Cuba is getting its first free public wi-fi spot at a cultural center run by famous local artist Kcho in the west of the capital Havana.
Kcho, who has close links to Cuban leaders, including long-time former President Fidel Castro, will pay around $900 a month to operate the Internet hub, the BBC reports.
The 45-year-old artist, who was born Alexis Leiva Machado, aims to increase online exposure in a country where only 5% to 25% of the population has access to the web, and where the price of checking email can amount to $4.50 per hour, close to the average Cuban’s weekly pay.
Cuba’s poor telecoms infrastructure means accessibility and affordability are two key challenges to introducing universal Internet access.
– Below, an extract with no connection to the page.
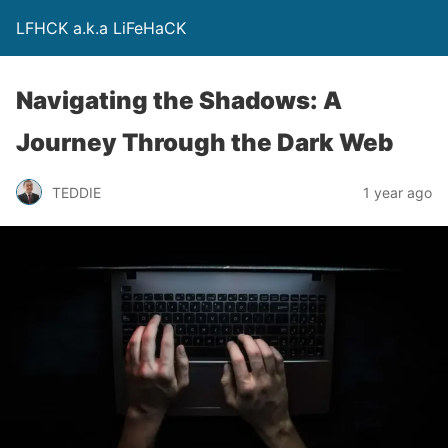
LFHCK a.k.a LiFeHaCK
Navigating the Shadows: A
Journey Through the Dark Web
TEDDIE
1 year ago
Information suppression also remains rampant in the country, and last year’s revelations that the U.S. was secretly behind ZunZuneo, a Cuban version of Twitter, did little to restore Havana’s interest in opening up the Internet to all citizens.
However, signs of change are coming in the Cuban telecoms sector, as state firm Etecsa announced a direct telephone service between the U.S. and Cuba last week. In 2013, Cuba and Venezuela also improved Internet connectivity through the completion of an underwater cable. And with thawing U.S.-Cuba relations, Washington has zeroed in on telecoms as one route to strengthening ties.